Un héros ne suffit pas

Imaginez.

Vous êtes dans un train. Le paysage défile et derrière la vitre s’enchainent les habitations, immeubles comme maisons individuelles. Elles ne sont qu’une enfilade où toutes sont aussi identiques que différentes. Et à un moment, vous cessez de regarder sans voir. Et vous réalisez, avec une pleine conscience de la chose :

Derrière chacune de ces fenêtres, il y a quelqu’un.

Et vous vivez cet instant. Car à ce moment-là, celui ou celle que vous imaginez derrière la fenêtre n’est pas un figurant. Vous le percevez dans tout ce qu’un humain a de vie. Quelqu’un avec une histoire, des joies, des peines, des blessures que vous ne connaîtrez jamais. Quelqu’un pour qui peut-être, ce moment, ce même moment où vous regardez défiler les façades, est peut-être le plus important de son existence.

C’est ce vertige-là qui m’a saisi, un matin dans un train. Et dans ce vertige, une évidence s’est imposée :

L’humanité n’est pas une histoire. Elle est 80 milliards d’histoires individuelles.

Des personnes qui ont traversé leur vie avec leurs propres lumières et leurs propres obscurités, sans que personne d’autre n’en connaisse jamais la totalité.
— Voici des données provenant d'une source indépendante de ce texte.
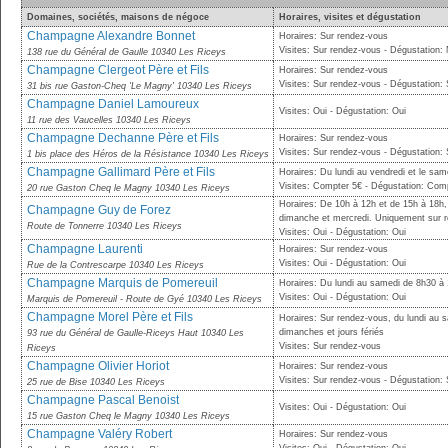
Domaines, sociétés, maisons de négoce
Horaires, visites et dégustation
Champagne Alexandre Bonnet
Horaires: Sur rendez-vous
Visites: Sur rendez-vous - Dégustation:
138 rue du Général de Gaulle 10340 Les Riceys
Champagne Clergeot Père et Fils
Horaires: Sur rendez-vous
Visites: Sur rendez-vous - Dégustation:
31 bis rue Gaston-Cheq 'Le Magny' 10340 Les Riceys
Champagne Daniel Lamoureux
Visites: Oui - Dégustation: Oui
11 rue des Vaucelles 10340 Les Riceys
Champagne Dechanne Père et Fils
Horaires: Sur rendez-vous
Visites: Sur rendez-vous - Dégustation:
1 bis place des Héros de la Résistance 10340 Les Riceys
Champagne Gallimard Père et Fils
Horaires: Du lundi au vendredi et le sa
Visites: Compter 5€ - Dégustation: Com
20 rue Gaston Cheq le Magny 10340 Les Riceys
Horaires: De 10h à 12h et de 15h à 18h, 
Champagne Guy de Forez
dimanche et mercredi. Uniquement sur r
Route de Tonnerre 10340 Les Riceys
Visites: Oui - Dégustation: Oui
Champagne Laurenti
Horaires: Sur rendez-vous
Visites: Oui - Dégustation: Oui
Rue de la Contrescarpe 10340 Les Riceys
Champagne Marquis de Pomereuil
Horaires: Du lundi au samedi de 8h30 à 
Visites: Oui - Dégustation: Oui
Marquis de Pomereuil - Route de Gyé 10340 Les Riceys
Champagne Morel Père et Fils
Horaires: Sur rendez-vous, du lundi au 
dimanches et jours fériés
93 rue du Général de Gaulle-Riceys Haut 10340 Les
Visites: Sur rendez-vous
Riceys
Champagne Olivier Horiot
Horaires: Sur rendez-vous
Visites: Sur rendez-vous - Dégustation:
25 rue de Bise 10340 Les Riceys
Champagne Pascal Benoist
Visites: Oui - Dégustation: Oui
15 rue Gaston Cheq le Magny 10340 Les Riceys
Champagne Valéry Robert
Horaires: Sur rendez-vous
Cette réflexion en a appelé une autre. Puis une autre encore.

Et quelque chose a commencé à prendre forme : une vision qui voulait expliquer le monde tel qu’il est en le plaçant sous une hypothèse que seule la Fantasy permet. Et de là, tout expliquer : la réincarnation, la souffrance, la mémoire, l’individualité. Et le combat immense qui se jouait derrière tout cela, depuis le début des temps, sans que personne ne l’ait jamais vu en entier.

Les Chroniques Chaotiques sont nées de cette vision : et elles ne pouvaient pas être racontées depuis un seul endroit. Ni depuis un seul personnage. Ni depuis un seul monde.

Parce que les grandes histoires ne sont jamais l’œuvre d’une seule personne.

Ce que l'Histoire nous apprend

Prenez n’importe quel événement majeur de l’histoire humaine. Une guerre. L’effondrement d’un empire. Une révolution.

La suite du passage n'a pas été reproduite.